Sunset, or sunrise, somewhere near Healdsburg. (photo by Pierre Ratte)

Healdsburg could have been called Karlsburg over the last couple of weeks when thick fog settled in the Russian River Valley creating near white-out driving conditions and beautiful sunrises and sunsets.

by Pierre Ratte

“Karl,” actually “Karl the Fog,” is the name given to San Francisco’s legendary mist. The mist that sweeps over coastal mountains, and that one sees driving down Hwy 101 before the Golden Gate Bridge and Robin Williams tunnel. The mist that also finds its way into Sonoma County, bathing our fields with perfect wine-growing conditions, cool nights and warm days.

Karl the Fog’s name stems from German, where Karl was a name given to a “free man,” also a variant of Charles. Karl the Fog’s appearance is quite freewheeling, perhaps the connection to San Francisco’s finicky foggy conditions and name.

Fun facts: The origins of fog generally start with warm air rising from a valley floor. Heavier cold air on surrounding mountain tops slides down slopes and collects on the valley floor. Cold air’s capacity to hold moisture is less than the departing hot air, thus a low-lying mist forms. Even without surrounding mountains, dropping evening temperatures lower the dew point and air near the earth’s moist surface condensing to near 100% relative humidity.

Showy displays of sunrise and sunsets are also a feature of Sonoma’s cloudy days. Particles in the air, either moisture or dust, selectively scatter and filter light, producing orange and reddish hues. This happens as the sun rises and sets because light has to find its way through a thicker atmosphere, causing more light to be scattered in the orange and finally red spectrum.

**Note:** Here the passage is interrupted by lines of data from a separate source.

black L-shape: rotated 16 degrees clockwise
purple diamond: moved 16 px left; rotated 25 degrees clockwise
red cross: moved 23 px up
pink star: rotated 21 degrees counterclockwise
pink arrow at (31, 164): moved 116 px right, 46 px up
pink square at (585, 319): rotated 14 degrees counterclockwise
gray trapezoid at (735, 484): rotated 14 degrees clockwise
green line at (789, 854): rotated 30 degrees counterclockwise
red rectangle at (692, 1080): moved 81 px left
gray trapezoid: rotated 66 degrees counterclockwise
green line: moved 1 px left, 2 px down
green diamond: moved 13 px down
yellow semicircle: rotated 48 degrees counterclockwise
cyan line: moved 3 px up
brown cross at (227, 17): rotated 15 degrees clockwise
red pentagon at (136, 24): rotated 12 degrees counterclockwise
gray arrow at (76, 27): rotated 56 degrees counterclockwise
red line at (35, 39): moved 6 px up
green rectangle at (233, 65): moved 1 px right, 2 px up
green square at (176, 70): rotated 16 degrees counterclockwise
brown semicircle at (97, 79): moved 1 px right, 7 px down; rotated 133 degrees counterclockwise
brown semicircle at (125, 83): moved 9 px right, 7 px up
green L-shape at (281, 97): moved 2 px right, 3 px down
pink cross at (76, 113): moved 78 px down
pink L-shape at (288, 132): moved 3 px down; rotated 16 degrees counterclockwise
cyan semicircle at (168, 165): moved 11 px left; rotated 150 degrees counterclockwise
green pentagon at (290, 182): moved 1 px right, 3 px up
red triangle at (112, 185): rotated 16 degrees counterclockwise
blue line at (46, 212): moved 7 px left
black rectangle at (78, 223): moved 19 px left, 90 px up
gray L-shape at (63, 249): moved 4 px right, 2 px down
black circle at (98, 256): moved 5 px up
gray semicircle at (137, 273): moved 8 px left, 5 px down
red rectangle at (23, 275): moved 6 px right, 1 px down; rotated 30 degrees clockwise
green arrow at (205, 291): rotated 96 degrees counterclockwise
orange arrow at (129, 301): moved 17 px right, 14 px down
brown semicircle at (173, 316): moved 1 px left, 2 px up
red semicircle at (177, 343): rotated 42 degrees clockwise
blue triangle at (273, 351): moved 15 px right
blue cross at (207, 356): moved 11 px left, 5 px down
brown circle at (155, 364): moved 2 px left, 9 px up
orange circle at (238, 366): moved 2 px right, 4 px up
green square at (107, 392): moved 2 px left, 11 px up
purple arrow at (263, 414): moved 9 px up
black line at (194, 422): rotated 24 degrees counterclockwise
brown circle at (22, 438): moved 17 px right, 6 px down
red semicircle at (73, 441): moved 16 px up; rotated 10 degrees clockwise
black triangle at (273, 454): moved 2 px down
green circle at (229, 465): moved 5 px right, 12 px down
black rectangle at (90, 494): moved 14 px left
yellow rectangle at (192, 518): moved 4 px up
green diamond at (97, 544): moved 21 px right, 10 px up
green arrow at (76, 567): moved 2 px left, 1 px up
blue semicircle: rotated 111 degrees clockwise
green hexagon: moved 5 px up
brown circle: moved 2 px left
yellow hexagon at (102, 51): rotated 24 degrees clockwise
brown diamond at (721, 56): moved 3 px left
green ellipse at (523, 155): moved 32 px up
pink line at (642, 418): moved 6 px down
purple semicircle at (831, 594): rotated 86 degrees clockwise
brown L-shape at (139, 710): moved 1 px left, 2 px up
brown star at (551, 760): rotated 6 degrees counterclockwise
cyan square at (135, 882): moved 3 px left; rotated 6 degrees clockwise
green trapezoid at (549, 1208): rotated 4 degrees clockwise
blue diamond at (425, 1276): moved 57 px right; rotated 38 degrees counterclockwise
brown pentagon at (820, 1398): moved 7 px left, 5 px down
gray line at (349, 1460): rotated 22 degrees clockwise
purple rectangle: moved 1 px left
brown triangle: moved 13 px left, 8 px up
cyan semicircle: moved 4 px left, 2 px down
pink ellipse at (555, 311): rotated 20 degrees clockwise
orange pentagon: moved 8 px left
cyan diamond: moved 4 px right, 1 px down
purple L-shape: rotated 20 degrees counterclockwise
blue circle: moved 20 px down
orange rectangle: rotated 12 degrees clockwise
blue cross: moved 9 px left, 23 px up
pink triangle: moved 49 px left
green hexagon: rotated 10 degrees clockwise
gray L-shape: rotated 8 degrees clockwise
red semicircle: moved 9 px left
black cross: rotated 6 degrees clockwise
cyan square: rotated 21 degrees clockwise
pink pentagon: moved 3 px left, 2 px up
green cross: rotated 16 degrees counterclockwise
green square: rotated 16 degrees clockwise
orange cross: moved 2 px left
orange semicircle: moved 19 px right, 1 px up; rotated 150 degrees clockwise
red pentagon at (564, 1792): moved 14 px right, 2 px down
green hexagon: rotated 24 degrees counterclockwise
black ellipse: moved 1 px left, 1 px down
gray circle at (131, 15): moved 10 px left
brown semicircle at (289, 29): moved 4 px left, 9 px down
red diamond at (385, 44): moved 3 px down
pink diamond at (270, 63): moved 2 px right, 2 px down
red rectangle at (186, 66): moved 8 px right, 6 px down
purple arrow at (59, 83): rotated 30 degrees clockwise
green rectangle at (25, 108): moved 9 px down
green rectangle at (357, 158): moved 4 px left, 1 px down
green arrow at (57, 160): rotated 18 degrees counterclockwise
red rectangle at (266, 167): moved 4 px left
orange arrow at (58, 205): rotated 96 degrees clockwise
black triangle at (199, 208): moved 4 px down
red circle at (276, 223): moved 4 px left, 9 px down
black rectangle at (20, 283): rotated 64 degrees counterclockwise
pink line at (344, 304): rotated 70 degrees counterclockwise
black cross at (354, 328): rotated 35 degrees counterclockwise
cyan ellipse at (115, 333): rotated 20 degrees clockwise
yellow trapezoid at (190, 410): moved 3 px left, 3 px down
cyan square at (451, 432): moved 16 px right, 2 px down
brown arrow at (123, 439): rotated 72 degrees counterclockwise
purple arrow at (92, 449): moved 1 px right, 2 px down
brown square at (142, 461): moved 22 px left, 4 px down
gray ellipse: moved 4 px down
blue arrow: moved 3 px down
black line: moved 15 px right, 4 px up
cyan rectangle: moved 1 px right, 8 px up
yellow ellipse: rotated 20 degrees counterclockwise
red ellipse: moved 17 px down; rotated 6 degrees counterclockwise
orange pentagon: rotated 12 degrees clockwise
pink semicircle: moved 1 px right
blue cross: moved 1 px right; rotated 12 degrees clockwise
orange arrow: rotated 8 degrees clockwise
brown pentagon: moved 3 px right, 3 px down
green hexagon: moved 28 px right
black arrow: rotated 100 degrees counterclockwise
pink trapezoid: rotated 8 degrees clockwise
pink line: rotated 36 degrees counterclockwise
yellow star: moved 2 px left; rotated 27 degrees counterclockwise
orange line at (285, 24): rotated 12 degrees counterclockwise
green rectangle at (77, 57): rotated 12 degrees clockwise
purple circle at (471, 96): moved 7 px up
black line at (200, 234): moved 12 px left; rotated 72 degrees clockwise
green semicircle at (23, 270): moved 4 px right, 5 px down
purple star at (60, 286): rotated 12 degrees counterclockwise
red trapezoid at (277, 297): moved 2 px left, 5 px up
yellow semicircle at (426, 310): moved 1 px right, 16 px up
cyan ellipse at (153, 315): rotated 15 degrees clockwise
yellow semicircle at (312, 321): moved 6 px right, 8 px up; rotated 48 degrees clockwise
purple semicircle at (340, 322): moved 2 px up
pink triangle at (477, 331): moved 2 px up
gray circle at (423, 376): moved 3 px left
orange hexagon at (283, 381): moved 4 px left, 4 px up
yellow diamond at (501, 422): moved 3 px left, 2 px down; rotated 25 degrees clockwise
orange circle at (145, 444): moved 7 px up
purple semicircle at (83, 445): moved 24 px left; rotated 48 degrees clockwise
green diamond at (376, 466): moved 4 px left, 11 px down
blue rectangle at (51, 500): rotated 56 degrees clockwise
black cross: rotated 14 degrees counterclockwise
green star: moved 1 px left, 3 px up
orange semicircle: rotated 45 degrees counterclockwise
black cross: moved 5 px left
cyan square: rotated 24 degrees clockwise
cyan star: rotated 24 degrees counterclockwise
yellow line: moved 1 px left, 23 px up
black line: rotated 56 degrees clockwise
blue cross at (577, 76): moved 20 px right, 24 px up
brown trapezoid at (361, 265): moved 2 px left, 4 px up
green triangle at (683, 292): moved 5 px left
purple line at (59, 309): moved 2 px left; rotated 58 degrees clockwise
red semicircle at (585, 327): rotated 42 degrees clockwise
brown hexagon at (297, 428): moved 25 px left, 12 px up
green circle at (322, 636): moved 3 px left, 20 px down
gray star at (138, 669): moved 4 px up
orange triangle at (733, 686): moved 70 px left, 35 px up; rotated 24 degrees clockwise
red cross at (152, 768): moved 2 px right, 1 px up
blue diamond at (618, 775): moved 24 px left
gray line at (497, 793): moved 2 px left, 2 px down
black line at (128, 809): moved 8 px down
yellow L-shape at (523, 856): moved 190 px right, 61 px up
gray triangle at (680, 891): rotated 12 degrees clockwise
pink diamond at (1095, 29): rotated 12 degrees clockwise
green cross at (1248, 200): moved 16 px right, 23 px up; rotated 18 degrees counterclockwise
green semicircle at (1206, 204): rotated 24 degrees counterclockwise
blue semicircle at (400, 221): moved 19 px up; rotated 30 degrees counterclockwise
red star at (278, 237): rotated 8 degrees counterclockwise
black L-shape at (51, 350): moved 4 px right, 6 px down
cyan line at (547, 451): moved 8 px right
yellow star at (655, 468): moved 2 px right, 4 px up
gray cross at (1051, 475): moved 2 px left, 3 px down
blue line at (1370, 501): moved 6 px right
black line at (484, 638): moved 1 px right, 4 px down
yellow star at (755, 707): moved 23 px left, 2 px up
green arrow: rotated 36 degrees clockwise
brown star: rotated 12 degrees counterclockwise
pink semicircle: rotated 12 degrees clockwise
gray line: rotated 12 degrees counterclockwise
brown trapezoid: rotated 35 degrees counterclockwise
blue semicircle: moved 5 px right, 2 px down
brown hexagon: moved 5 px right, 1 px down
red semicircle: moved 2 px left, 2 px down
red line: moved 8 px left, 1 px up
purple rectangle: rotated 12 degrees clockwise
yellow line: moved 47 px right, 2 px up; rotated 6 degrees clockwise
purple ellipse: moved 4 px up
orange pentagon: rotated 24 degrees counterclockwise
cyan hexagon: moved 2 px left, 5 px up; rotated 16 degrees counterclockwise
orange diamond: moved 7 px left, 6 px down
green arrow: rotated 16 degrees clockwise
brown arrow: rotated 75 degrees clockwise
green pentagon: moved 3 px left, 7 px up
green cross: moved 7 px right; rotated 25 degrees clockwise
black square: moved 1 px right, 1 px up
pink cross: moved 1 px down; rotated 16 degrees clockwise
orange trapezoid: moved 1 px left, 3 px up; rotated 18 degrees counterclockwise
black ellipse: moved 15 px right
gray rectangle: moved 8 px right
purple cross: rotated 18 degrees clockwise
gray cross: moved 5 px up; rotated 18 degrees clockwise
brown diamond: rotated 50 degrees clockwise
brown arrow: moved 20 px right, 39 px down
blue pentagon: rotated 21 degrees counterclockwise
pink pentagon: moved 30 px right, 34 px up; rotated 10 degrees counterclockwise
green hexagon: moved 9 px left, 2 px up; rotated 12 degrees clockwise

After Krakatoa’s explosion in 1883, heard 2,000 miles away from a force 13,300 times the atomic bomb dropped on Hiroshima, the sky darkened for years, dropping worldwide temperatures approximately 10 degrees Fahrenheit. Microscopic volcanic particles less than 1/100th the width of human hair, but slightly wider than red wavelengths, absorbed the color red, and many people around the world saw “blue” sunsets and moons. Months and years later, spectacular red sunsets occurred as particle sizes in the atmosphere changed.

Sunset red is a name of a specific color; its hexadecimal code is #E43414, its RGB values are 228, 52, 20, or 76% red, 17% green and 7% blue; Pantone color 485C.